Some Effects of The Federal Reserve's Actions On
The Luxury Second Home Real Estate Market
Over the past couple of months the Federal Reserve of the United States, and other Federal Reserve Organizations around the world have implemented and plan to implement unprecedented levels of liquid into the financial system of the United States. These actions have been critical in abating and battling against a death spiral of broad asset deflation and investment de-leveraging. To combat rapid asset deflation it makes sense to implement a broad array of inflationary measures. In simple terms, when assets are deflating in a distorted manner due to system risks and a lack of confidence outside of normal economic cycles, at a speed that could cause an economic depression, every effort to stop it is necessary.

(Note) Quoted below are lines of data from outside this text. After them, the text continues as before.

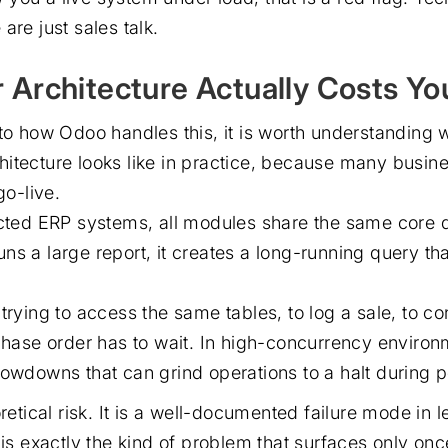
are just sales talk.
 Architecture Actually Costs Yo
nto how Odoo handles this, it is worth understanding
itecture looks like in practice, because many busin
go-live.
ected ERP systems, all modules share the same core 
ns a large report, it creates a long-running query tha
trying to access the same tables, to log a sale, to co
rchase order has to wait. In high-concurrency environ
lowdowns that can grind operations to a halt during 
oretical risk. It is a well-documented failure mode in
 is exactly the kind of problem that surfaces only on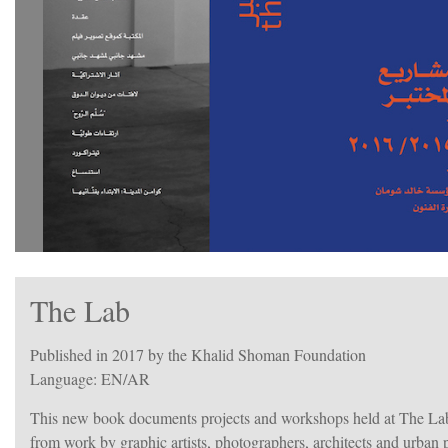
The Lab
Published in 2017 by the Khalid Shoman Foundation
Language: EN/AR
This new book documents projects and workshops held at The La
from work by graphic artists, photographers, architects and urban pl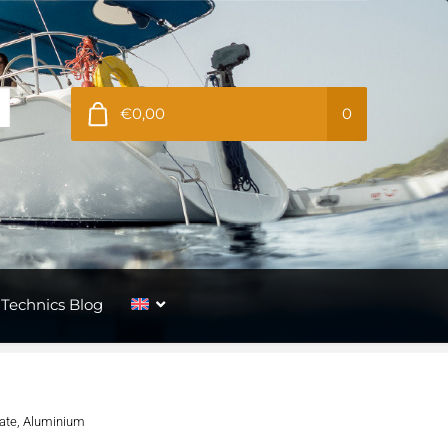
€0,00
0
Technics Blog
late, Aluminium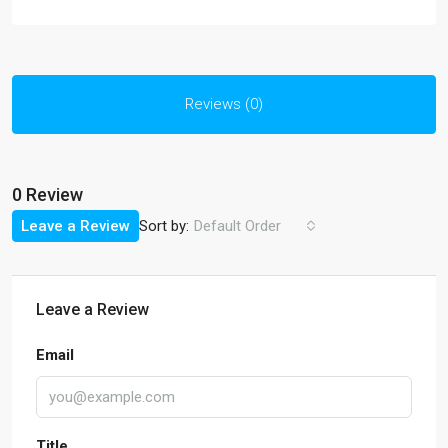
Reviews (0)
0 Review
Sort by:
Leave a Review
Default Order
Leave a Review
Email
Title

However, implementing inflationary measures of this size and scope is a tricky game as once the deflationary cycle is forced to bottom; global economies could be faced with an issue of inflation. Inflation is a battle that the US Federal Reserve knows how to battle very well, and at this time would be a welcomed change.
The effects of decreased credit and liquidity overall has had a dramatic effect of both the price and availability of real estate in many different sectors. For the purposes of this post we will focus on the effects on global pre-construction luxury second home – investment real estate since this sector is our core business.

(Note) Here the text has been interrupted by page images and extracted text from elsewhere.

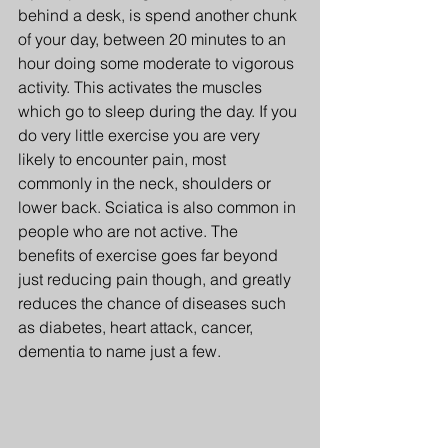
behind a desk, is spend another chunk 
of your day, between 20 minutes to an 
hour doing some moderate to vigorous 
activity. This activates the muscles 
which go to sleep during the day. If you 
do very little exercise you are very 
likely to encounter pain, most 
commonly in the neck, shoulders or 
lower back. Sciatica is also common in 
people who are not active. The 
benefits of exercise goes far beyond 
just reducing pain though, and greatly 
reduces the chance of diseases such 
as diabetes, heart attack, cancer, 
dementia to name just a few.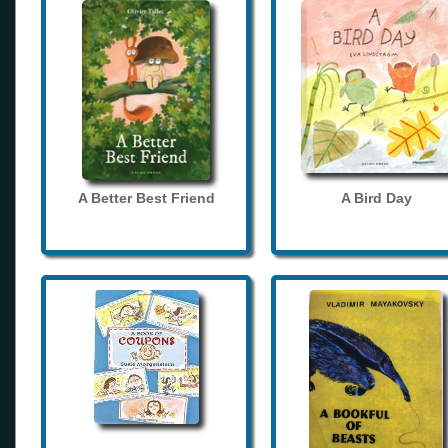
A Better Best Friend
A Bird Day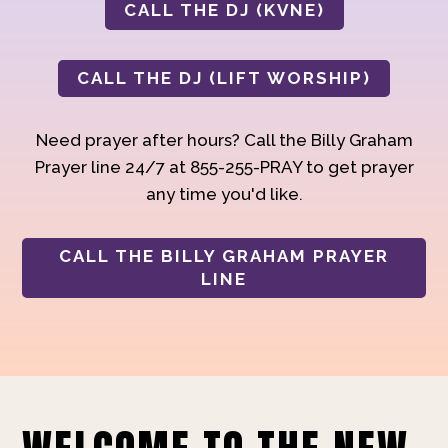
CALL THE DJ (KVNE)
CALL THE DJ (LIFT WORSHIP)
Need prayer after hours? Call the Billy Graham
Prayer line 24/7 at 855-255-PRAY to get prayer
any time you'd like.
CALL THE BILLY GRAHAM PRAYER
LINE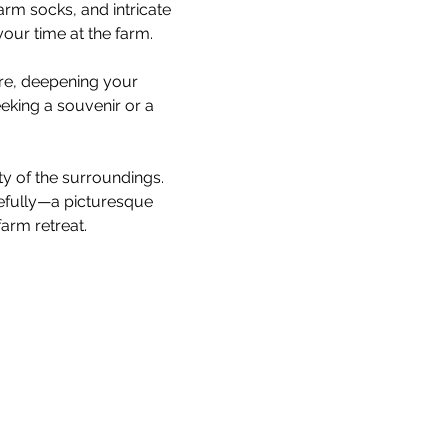
rm socks, and intricate 
our time at the farm.
are, deepening your 
king a souvenir or a 
ty of the surroundings. 
cefully—a picturesque 
arm retreat.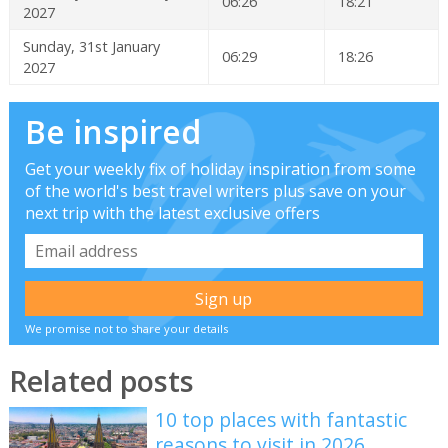
06:26
18:21
2027
Sunday, 31st January
06:29
18:26
2027
Be inspired
Get your weekly fix of holiday inspiration from some
of the world's best travel writers plus save on your
next trip with the latest exclusive offers
We promise not to share your details
Related posts
10 top places with fantastic
reasons to visit in 2026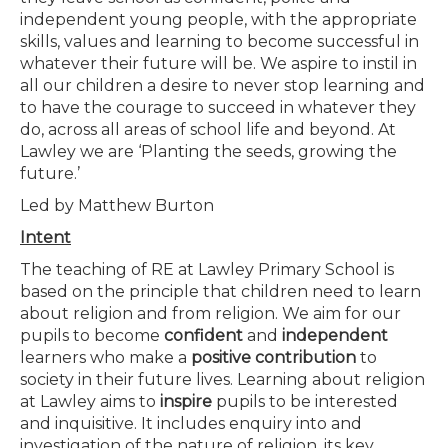
independent young people, with the appropriate
skills, values and learning to become successful in
whatever their future will be. We aspire to instil in
all our children a desire to never stop learning and
to have the courage to succeed in whatever they
do, across all areas of school life and beyond. At
Lawley we are ‘Planting the seeds, growing the
future.’
Led by Matthew Burton
Intent
The teaching of RE at Lawley Primary School is
based on the principle that children need to learn
about religion and from religion. We aim for our
pupils to become
confident
and
independent
learners who make a
positive contribution
to
society in their future lives. Learning about religion
at Lawley aims to
inspire
pupils to be interested
and inquisitive. It includes enquiry into and
investigation of the nature of religion, its key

The immediate effect has been the lack of new mid-tier developments being launched in the countries in which we represent pre-construction real estate. Developers that planned or had planned to embark on new real estate projects and were depending on bank financing and or leverage to be able to build have mostly postponed or cancelled their projects for the present time period.

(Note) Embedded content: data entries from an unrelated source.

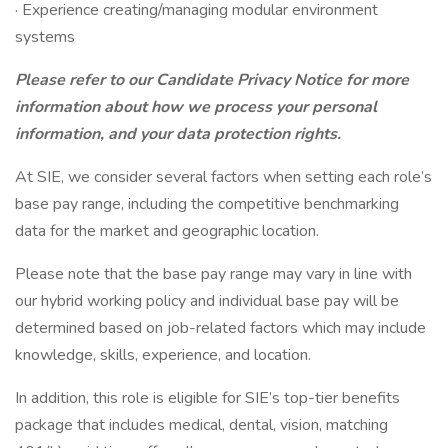
· Experience creating/managing modular environment
systems
Please refer to our Candidate Privacy Notice for more
information about how we process your personal
information, and your data protection rights.
At SIE, we consider several factors when setting each role’s
base pay range, including the competitive benchmarking
data for the market and geographic location.
Please note that the base pay range may vary in line with
our hybrid working policy and individual base pay will be
determined based on job-related factors which may include
knowledge, skills, experience, and location.
In addition, this role is eligible for SIE’s top-tier benefits
package that includes medical, dental, vision, matching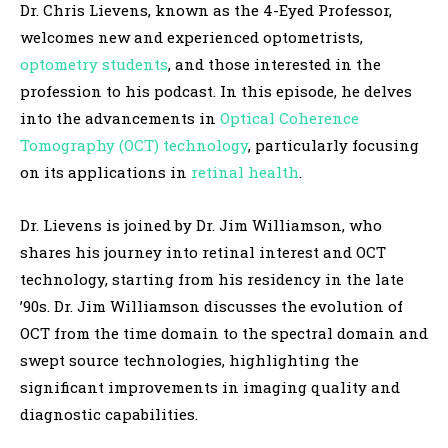
Dr. Chris Lievens, known as the 4-Eyed Professor,
l
welcomes new and experienced optometrists,
a
optometry students
, and those interested in the
y
profession to his podcast. In this episode, he delves
e
into the advancements in
Optical Coherence
r
Tomography (OCT) technology
, particularly focusing
on its applications in
retinal health
.
Dr. Lievens is joined by Dr. Jim Williamson, who
shares his journey into retinal interest and OCT
technology, starting from his residency in the late
’90s. Dr. Jim Williamson discusses the evolution of
OCT from the time domain to the spectral domain and
swept source technologies, highlighting the
significant improvements in imaging quality and
diagnostic capabilities.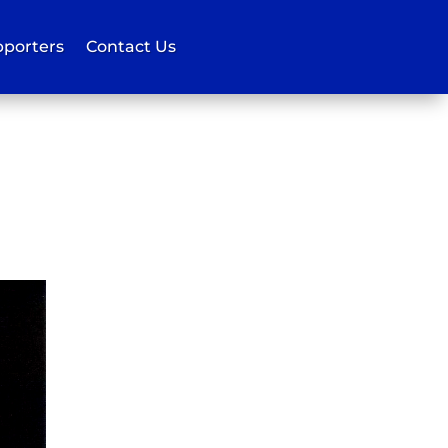
porters
Contact Us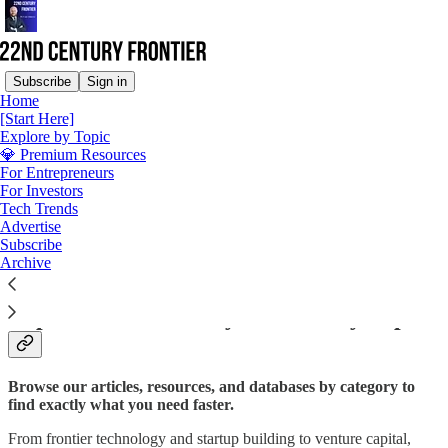
Subscribe
Sign in
Home
[Start Here]
Explore by Topic
Read distraction-free on Substack
💎 Premium Resources
For Entrepreneurs
For Investors
Tech Trends
Explore by Topic
Advertise
Subscribe
Archive
Explore 22nd Century Frontier by Topic
Browse our articles, resources, and databases by category to
find exactly what you need faster.
From frontier technology and startup building to venture capital,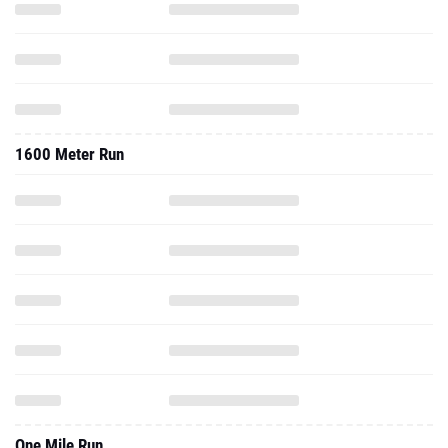
1600 Meter Run
One Mile Run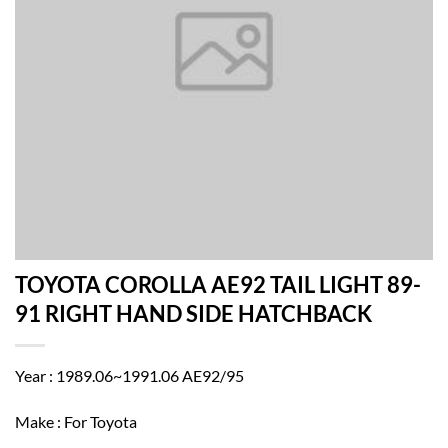
TOYOTA COROLLA AE92 TAIL LIGHT 89-
91 RIGHT HAND SIDE HATCHBACK
Year : 1989.06~1991.06 AE92/95
Make : For Toyota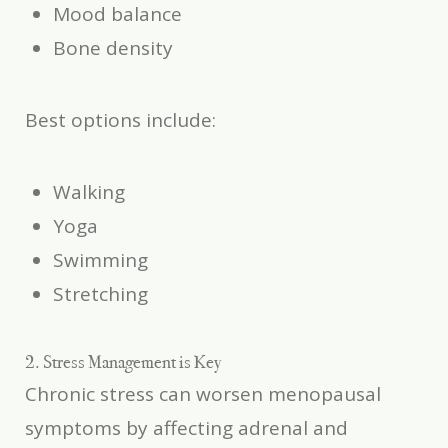
Mood balance
Bone density
Best options include:
Walking
Yoga
Swimming
Stretching
2. Stress Management is Key
Chronic stress can worsen menopausal
symptoms by affecting adrenal and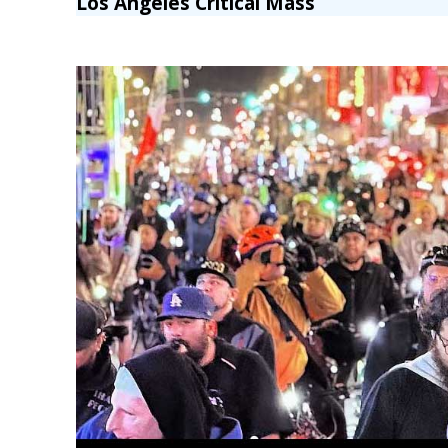
Los Angeles Critical Mass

Because of stricter qualification levels and unfavorable lending terms it has become nearly impossible for many developers to secure available lines of credit and financing to begin a new real estate project. If possible, many developers in the mid-tier level ($300k - $500k per residence) have decided and/or been forced to wait to begin pre-sales and real estate development until the credit markets open more and better financing becomes available.
Real Estate project postponement and cancellation has happened less in higher end developments ($500k - $3M) and those that have already broken ground with secure funding. These real estate projects are the highest end developments in the most desired locales globally, and continue with construction and sales at a consistent level. Believe it or not, several of the real estate opportunities we represent outside of the US, have just implemented across the board price increases due to rapid sales and the launch of new phases.